Rebel Angels

Written by Michele Lang

In October 1939, Hitler is possessed by the arch demon Asmodel. Hungarian Jewish witch Magdalena Lazarus, scion of a line dating back to the Witch of Ein Dor, fights to save her people and the world from the brink of the Holocaust. If your definition of “historical” allows you to accept these urban fantastical premises, I have no reservation in recommending this novel. Even a more mundane interest in Jewish mysticism and alchemy should be enough to send you on this deep, engrossing ride, half-spy thriller, half-Thousand and One Nights.

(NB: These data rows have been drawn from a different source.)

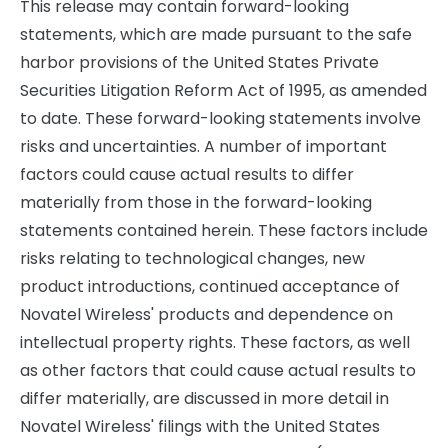
This release may contain forward-looking
statements, which are made pursuant to the safe
harbor provisions of the United States Private
Securities Litigation Reform Act of 1995, as amended
to date. These forward-looking statements involve
risks and uncertainties. A number of important
factors could cause actual results to differ
materially from those in the forward-looking
statements contained herein. These factors include
risks relating to technological changes, new
product introductions, continued acceptance of
Novatel Wireless' products and dependence on
intellectual property rights. These factors, as well
as other factors that could cause actual results to
differ materially, are discussed in more detail in
Novatel Wireless' filings with the United States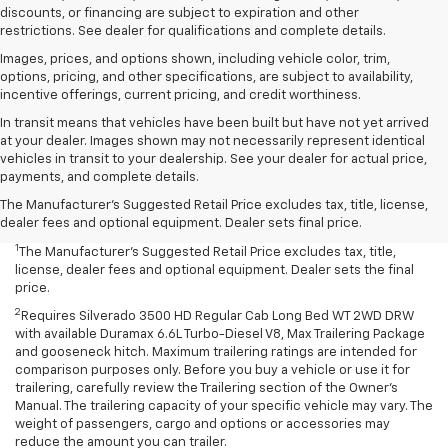
discounts, or financing are subject to expiration and other
restrictions. See dealer for qualifications and complete details.
Images, prices, and options shown, including vehicle color, trim,
options, pricing, and other specifications, are subject to availability,
incentive offerings, current pricing, and credit worthiness.
In transit means that vehicles have been built but have not yet arrived
at your dealer. Images shown may not necessarily represent identical
vehicles in transit to your dealership. See your dealer for actual price,
payments, and complete details.
The Manufacturer's Suggested Retail Price excludes tax, title, license,
dealer fees and optional equipment. Dealer sets final price.
1
The Manufacturer’s Suggested Retail Price excludes tax, title,
license, dealer fees and optional equipment. Dealer sets the final
price.
2
Requires Silverado 3500 HD Regular Cab Long Bed WT 2WD DRW
with available Duramax 6.6L Turbo-Diesel V8, Max Trailering Package
and gooseneck hitch. Maximum trailering ratings are intended for
comparison purposes only. Before you buy a vehicle or use it for
trailering, carefully review the Trailering section of the Owner’s
Manual. The trailering capacity of your specific vehicle may vary. The
weight of passengers, cargo and options or accessories may
reduce the amount you can trailer.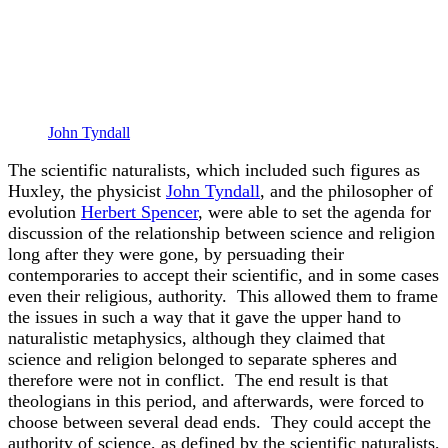
John Tyndall
The scientific naturalists, which included such figures as
Huxley, the physicist
John Tyndall
, and the philosopher of
evolution
Herbert Spencer
, were able to set the agenda for
discussion of the relationship between science and religion
long after they were gone, by persuading their
contemporaries to accept their scientific, and in some cases
even their religious, authority. This allowed them to frame
the issues in such a way that it gave the upper hand to
naturalistic metaphysics, although they claimed that
science and religion belonged to separate spheres and
therefore were not in conflict. The end result is that
theologians in this period, and afterwards, were forced to
choose between several dead ends. They could accept the
authority of science, as defined by the scientific naturalists,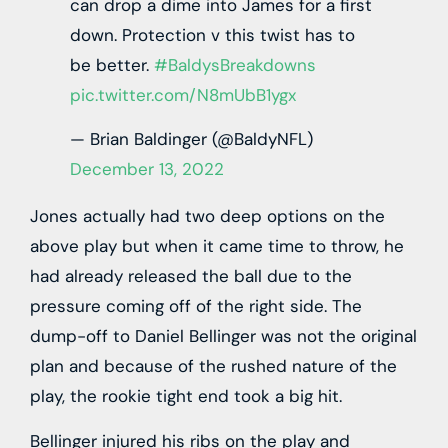
can drop a dime into James for a first
down. Protection v this twist has to
be better.
#BaldysBreakdowns
pic.twitter.com/N8mUbB1ygx
— Brian Baldinger (@BaldyNFL)
December 13, 2022
Jones actually had two deep options on the
above play but when it came time to throw, he
had already released the ball due to the
pressure coming off of the right side. The
dump-off to Daniel Bellinger was not the original
plan and because of the rushed nature of the
play, the rookie tight end took a big hit.
Bellinger injured his ribs on the play and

Getting up to speed with this book, the third in a trilogy of which I had not read the previous volumes, presented no problems. The prose goes lickety-split, and yet there is space for some really profound thoughts, as in the best of fantasy. Lazarus and her husband must travel deep into the magical world of the Caucasus. While the Reich works black magic, Stalin’s Russian science seeks to cut magic from the world. The showdown comes at the Battle of Stalingrad, and if your world contains precious little magic, this may be just the antidote.

Lang, of Hungarian Jewish ancestry herself, makes it all plausible by the deftest use of true details – from the Hungarian comfort food Lazarus’s sister feeds her to prove she is dead to the painted white tree trunks, the only night lighting in downtown Baku.